Cash-rich Oil and Natural Gas Corporation and Oil India Limited have joined hands separately with Bharat Petroleum and Indian Oil Corporation for a foray into city gas distribution.
Though ONGC and OIL are major producers of natural gas, they currently have no presence in its retailing and marketing, a field dominated by GAIL and its joint ventures.
ONGC owns and operates 22,000 km of pipelines in India, including nearly 4,500 kilometres under the sea. It has tied up with BPCL and OIL.
"This is a sector that has tremendous growth potential. Since it is a retail business, we have tied up with BPCL and have identified certain cities for bidding," D K Sarraf, its director (finance), told Business Standard.
T K Ananth Kumar, director (finance) OIL, said the company had formed two consortiums, one with IOC and the second with ONGC and BPCL.

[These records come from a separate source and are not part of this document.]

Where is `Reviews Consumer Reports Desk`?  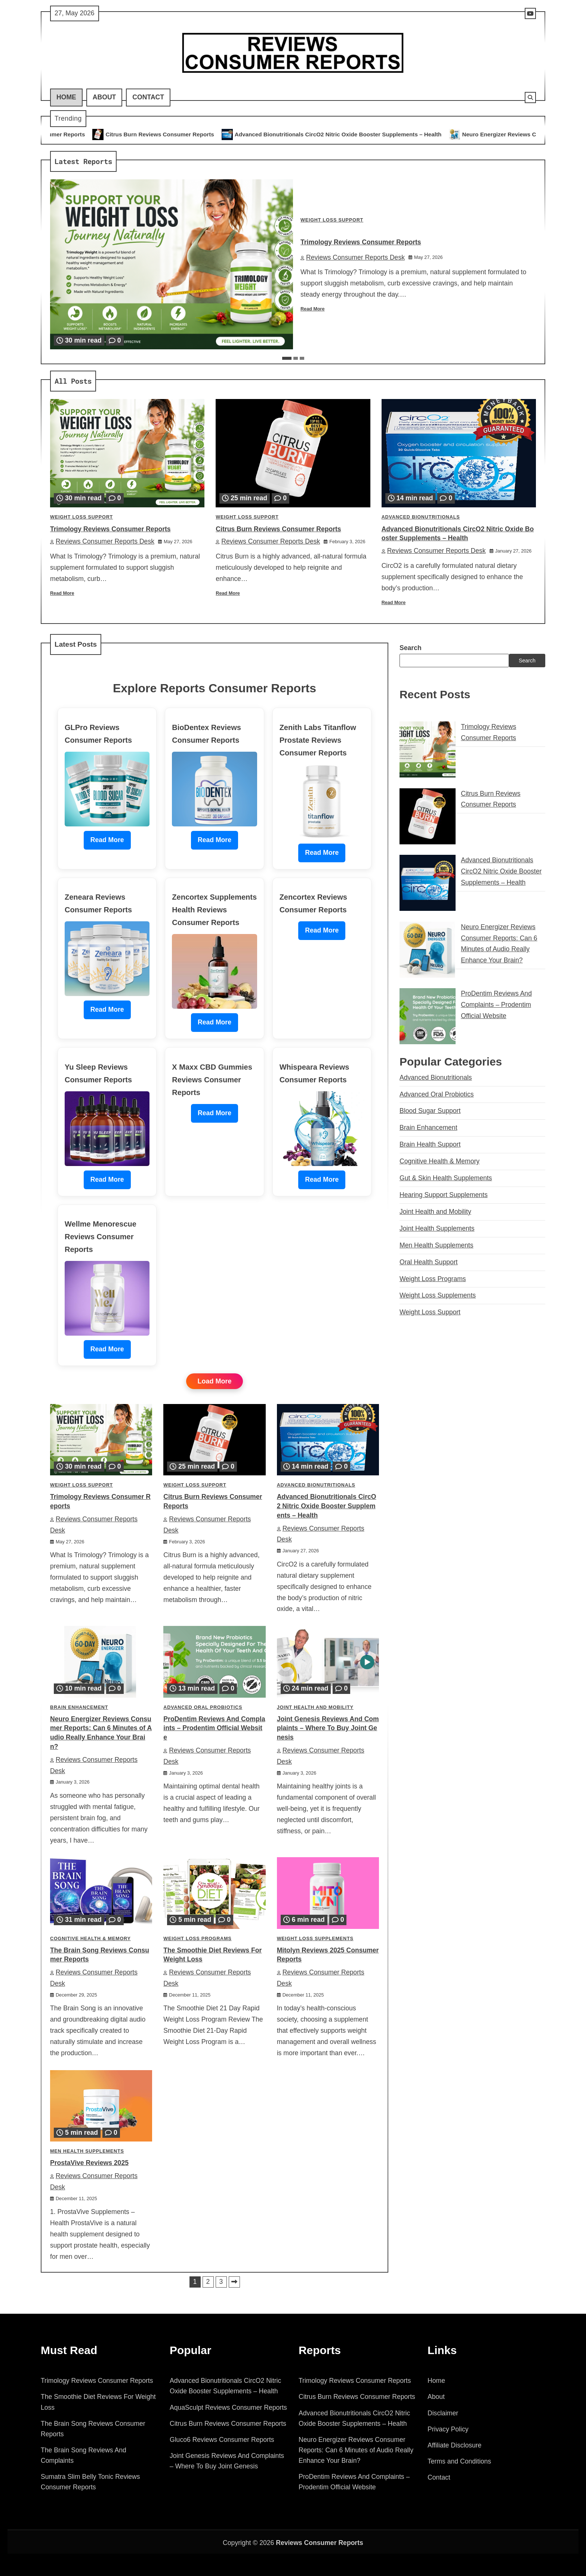 Reviews Consumer Reports Desk is located at coordinates (352, 257).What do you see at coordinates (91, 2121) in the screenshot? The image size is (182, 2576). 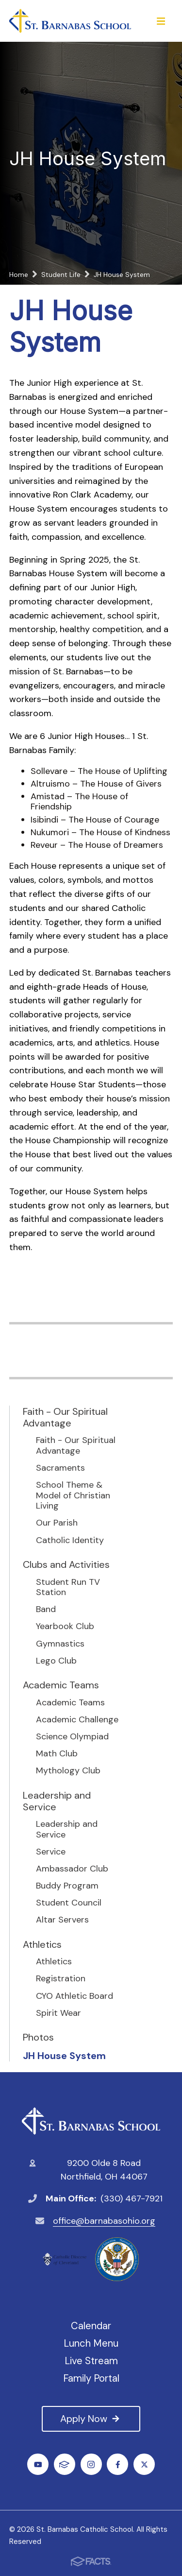 I see `St. Barnabas Catholic School` at bounding box center [91, 2121]. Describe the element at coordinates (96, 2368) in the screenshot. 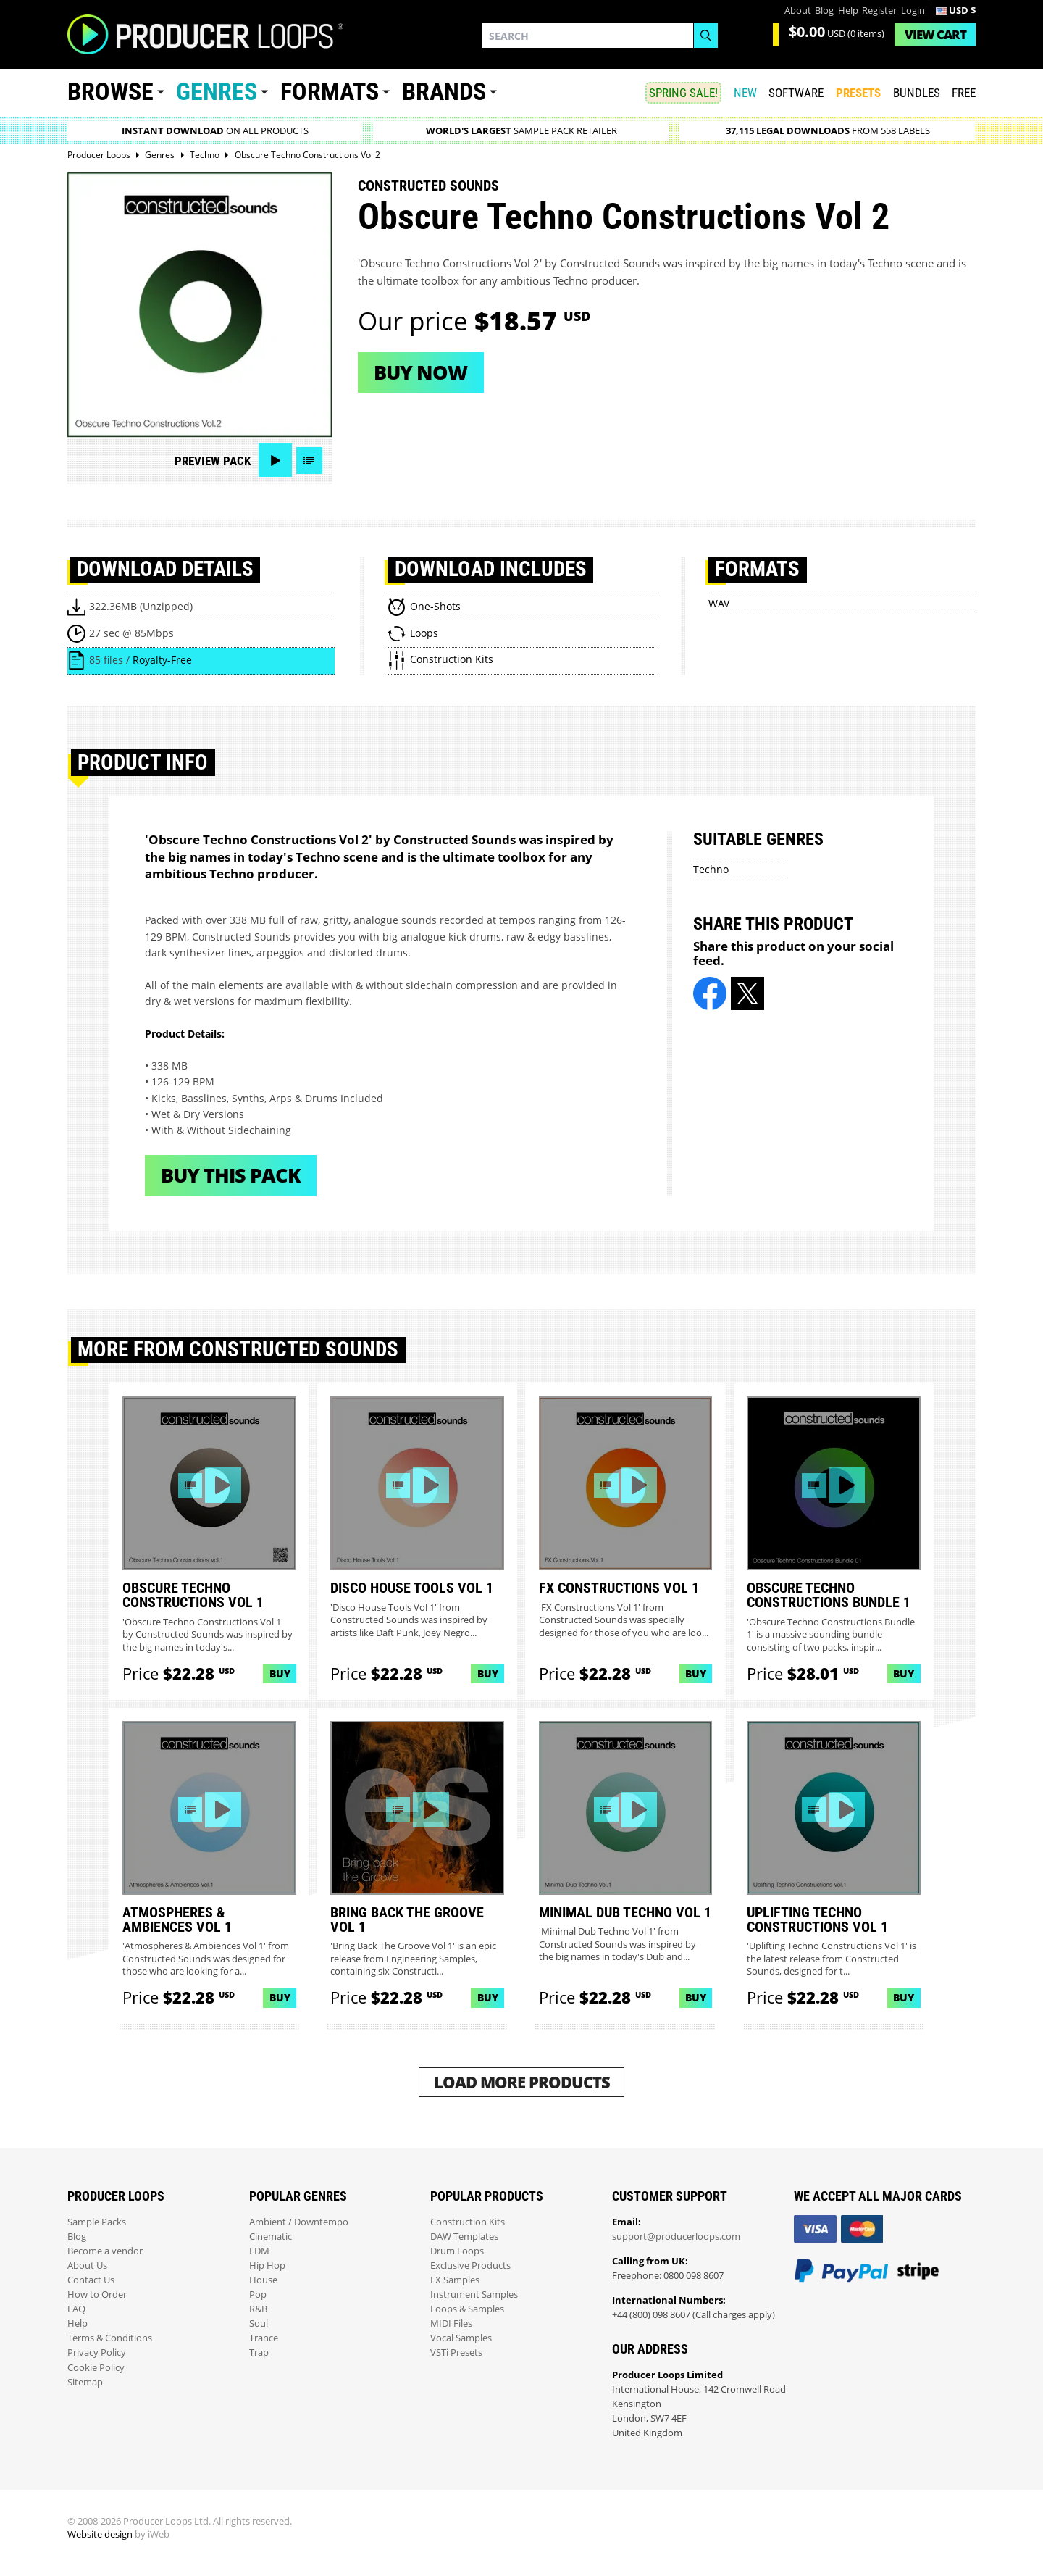

I see `Cookie Policy` at that location. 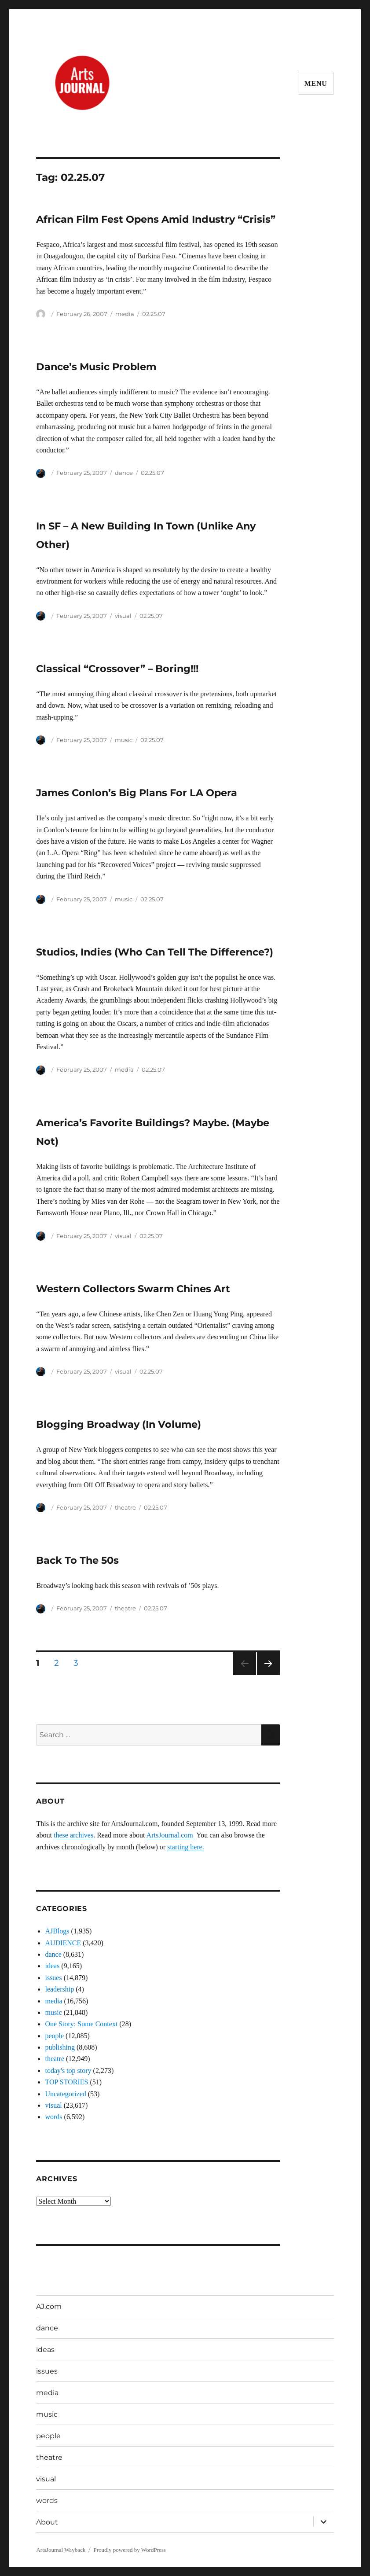 I want to click on ArtsJournal Wayback, so click(x=60, y=2550).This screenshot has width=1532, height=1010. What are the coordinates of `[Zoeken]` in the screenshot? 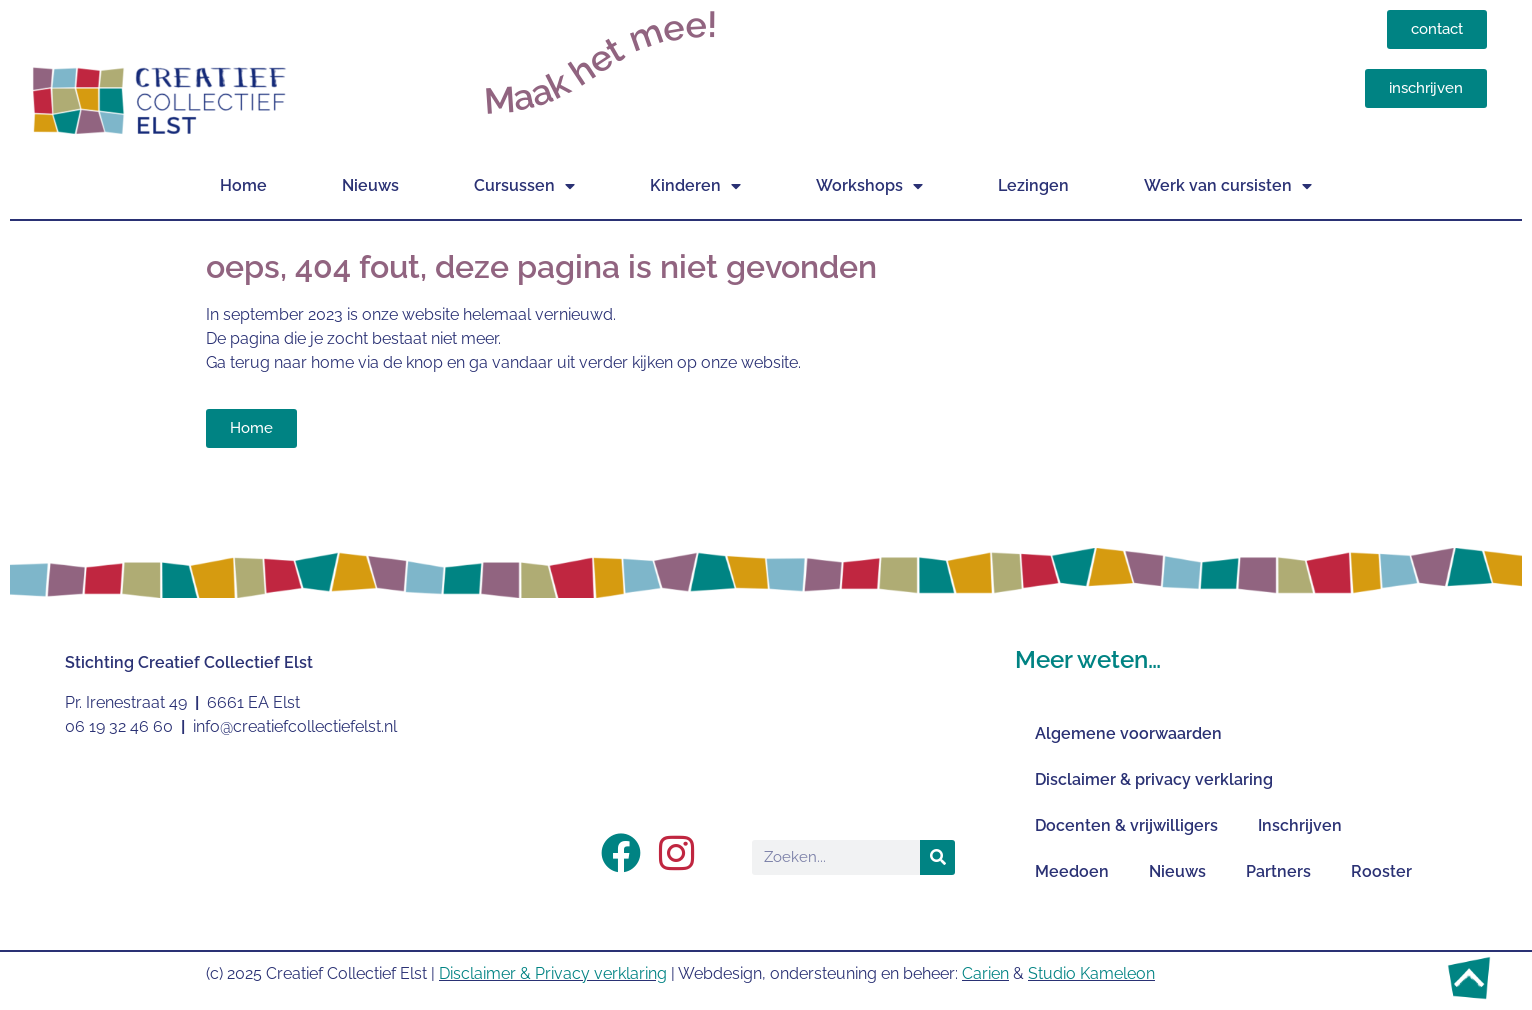 It's located at (937, 857).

"We are looking to bid for some cities," he said. IOC, BPCL and Hindustan Petroleum, the three state-owned oil marketing companies had earlier formed a consortium with Gujarat State Petroleum Corporation to bid for trunk gas pipelines.
Recently, the Petroleum and Natural Gas Regulatory Board invited bids for installing and running a CGD network in Asansol-Durgapur (in West Bengal), Bhavnagar, Gandhidham-Anjar, Bhuj-Mundra and Jamnagar (all in Gujarat), Ludhiana and Jalandhar (in Punjab) and Panipat (in Haryana).
The bids will close on December 3. Setting up a full-fledged CGD network with CNG stations and a pipeline for industrial and domestic consumers usually costs Rs 1,000-1,500 crore (Rs 10-15 billion).
The Board plans to take a CGD network to 200 cities by 2015.
Background
In the first round, completed early last year, the Board had invited bids for six cities -- Kakinada in Andhra Pradesh, Mathura and Meerut in Uttar Pradesh, Kota in Rajasthan, Dewas in Madhya Pradesh and Sonepat in Haryana.
GAIL Gas, a subsidiary of GAIL India, and Bhagyanagar Gas Ltd, a joint venture of GAIL India, had won the CGD rights in bids for five of the six cities last year.
Another company, Saumya-DSM Infratech, had bagged CGD rights for Mathura.
Bids were invited for seven cities in the second round -- Allahabad, Ghaziabad and Jhansi in Uttar Pradesh, Shahdol (Madhya Pradesh), Rajahmundry and Yanam (Andhra Pradesh) and Chandigarh.
However, this round got stuck in a legal tussle between Indraprastha Gas Ltd and the board on CGD rights for Ghaziabad. IGL, which was keen to enter the CGD business in Ghaziabad, approached the Delhi high court, claiming the board had no powers to conduct CGD bidding.
The matter is now at the Supreme Court. The HC had struck down the board's power to issue an authorisation for CGD business and the ministry went ahead to authorise IGL for Ghaziabad.
In July, the legal lacuna was rectified, with a section of the PNGRB Act finally notified, and the Board now has all the powers to conduct CGD bidding.
At present, Delhi, Mumbai, Pune, Ahmedabad, Indore, Vijayawada, Vadodara and Surat have a CGD network.